Chester affirms the significance of corporate themes for justification but he rejects the idea that justification has a covenantal dimension. I think for Chester union with Christ and initiation into the body of Christ is as corporate as one needs to be. Chester worries that covenant is inadequate to communicate the radical nature of Paul’s theology of grace that informs his teaching about justification and assaults all notions of human worthiness (399-400). I would reply that (1) covenant constitutes the instrument in which God relates to his people, thus, covenant is the canvass upon which justification, adoption, and reconciliation must be plotted; and (2) While Paul critiques any idea of human worthiness (Rom 4:4-5; 5:8), still, in many places he is arguing that Gentiles do not have to become Jews in order to become Christians; so matters relating to rites of initiation and group membership, belonging to the new covenant, cannot be excised from discussions of justification. Francis Watson and Peter O’ Brien spoke in terms of justification having a vertical aspect (forensic status coram deo) and a horizontal aspect (ecclesial, familial, and covenantal). I’ve affirmed that position myself, though now I am coming around to Wright’s – I think better – explication that justification as having forensic and covenantal aspects, a status before God and a status within the believing-community.

Otherwise, this is a terrific book, showing the relative parity between the Reformers and much of NPP and even apocalyptic Paul readings of Paul’s letters. Chester offers a kind of retrieval and defense of the Reformers as interpreters that can correct and even reinforce much of the NPP. I don’t agree everywhere, but he’s shown that cavalier dismissals of the Reformers are not giving them their due.

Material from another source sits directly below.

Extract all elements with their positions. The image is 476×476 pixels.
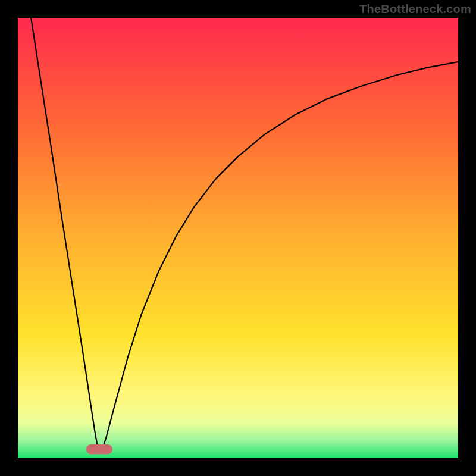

For those wanting something similar, I’d recommend my article, What if Martin Luther Read the Dead Sea Scrolls?

Also, check out Garwood Anderson’s Paul’s New Perspective for another via media between Reformed, NPP, and Apocalyptic Paul interpreters. Watch out for Matthew J. Thomas on Paul’s “Works of the Law”  In the Perspective of Second Century Reception, which will fill a big gap in our studies of Paul and Judaism.